What the task asks - On how many lines of these entries does the word "combined" occur? State the number alone.

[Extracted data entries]

──────────

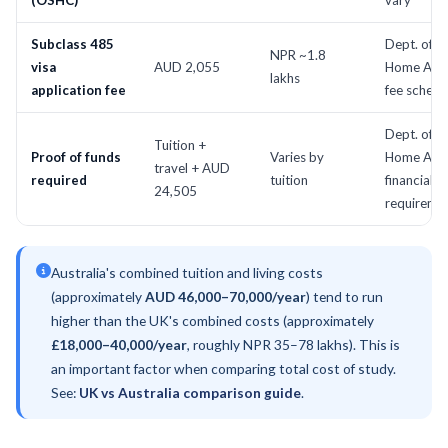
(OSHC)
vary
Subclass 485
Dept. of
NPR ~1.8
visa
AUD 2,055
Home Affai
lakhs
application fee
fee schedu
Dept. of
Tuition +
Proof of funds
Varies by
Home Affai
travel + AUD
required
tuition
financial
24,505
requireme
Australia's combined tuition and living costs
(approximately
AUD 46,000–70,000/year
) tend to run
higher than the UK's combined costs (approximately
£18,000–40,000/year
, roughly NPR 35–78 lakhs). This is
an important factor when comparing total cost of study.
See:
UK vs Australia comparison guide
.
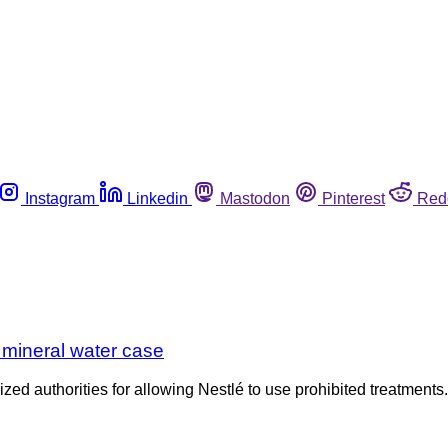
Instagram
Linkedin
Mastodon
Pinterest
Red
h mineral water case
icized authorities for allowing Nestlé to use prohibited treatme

──────────

Finished exercise - 2